In his book, The Wisdom of Big Bird and the Dark Genius of Oscar the Grouch: Lessons from a Life in Feathers, Caroll Spinney describes the comparisons of the older Sesame Street set to that of New York City at the time, noting that Sesame strongly resembled any typical New York City street, both in look and also in ambience, as whenever scenes on the street were taped, a record would play over the studio’s speaker system from the control room that featured city sounds such as car horns and engines and traffic cop whistles. Perhaps the biggest difference in the street’s look is from its inaugural season in 1969: that year, the street was completely straight. From left to right, you had a tenement building that housed an empty store front, and Hooper’s Store; next, you had a tall plank fence with the mural of a tropical island painted on it; then came the iconic 123 brownstone, which, as production designer Victor DiNapoli once put it, “Stands proudly next to a construction site,” that was blocked off by a colorful fence of discarded doors. It wasn’t until the show’s second season that the street was curved, and received it’s familiar arbor area, with its carriage house and famed tire swing; as noted in many difference sources, this idea came from director Bob Myrhum, so that a greater range of camera angles could be achieved.

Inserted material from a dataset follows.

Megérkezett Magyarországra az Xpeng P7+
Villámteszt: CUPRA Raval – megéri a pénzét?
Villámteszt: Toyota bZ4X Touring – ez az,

Throughout the seventies, Sesame Street displayed all of the classic signs of urban decay and grit, with its rundown buildings that featured watermarks and other weathering, murals painted on the sides of buildings and on fences, dead leaves and litter covering the sidewalk, and as mentioned above, Big Bird’s nest area was an abandoned construction site that also doubled as a playground filled with painted hollow oil barrels. In fact, the difference in the street then and now seems to be pointed out rather plainly in this clip featured on YouTube from the show’s fifth season premiere episode (#536). This is exactly what Jon Stone wanted. And it paid off, as this elaborately and incredibly detailed set was so realistic and believable to the targeted children watching the show, that whenever they were invited onto the set, they couldn’t believe that Sesame Street was inside another building.
A keen eye and observation will reveal that although Sesame Street maintained its overall gritty appearance up through the early nineties, the street went through a very slow progress of sprucing itself up throughout the eighties. Slowly but surely, grit and grime was disappearing from the facades of buildings, other surfaces were free of blemishes, Big Bird’s nest area, and Oscar’s trashy domain seemed to also display more of a sense of organization… even the canvas flats that provided additional scenery seemed to more neatly painted than they were previously. In addition to that, the residents of Sesame Street must have also become a little more environmentally conscious as well, as any traces of leaves and litter on the sidewalks were mostly gone by this point. Still, in spite of the sprucing up, the street had its same familiar look of an older and somewhat rundown inner city street. Perhaps one of the more visually interesting (and also rather exciting) modifications the set received during this period was in the late eighties, when certain elements were actually built up, adding even more realism to the street: the brick siding of the two main structures, and the façade of the carriage house went from being brick pattern painted wood surfaces to actual brick surfaces.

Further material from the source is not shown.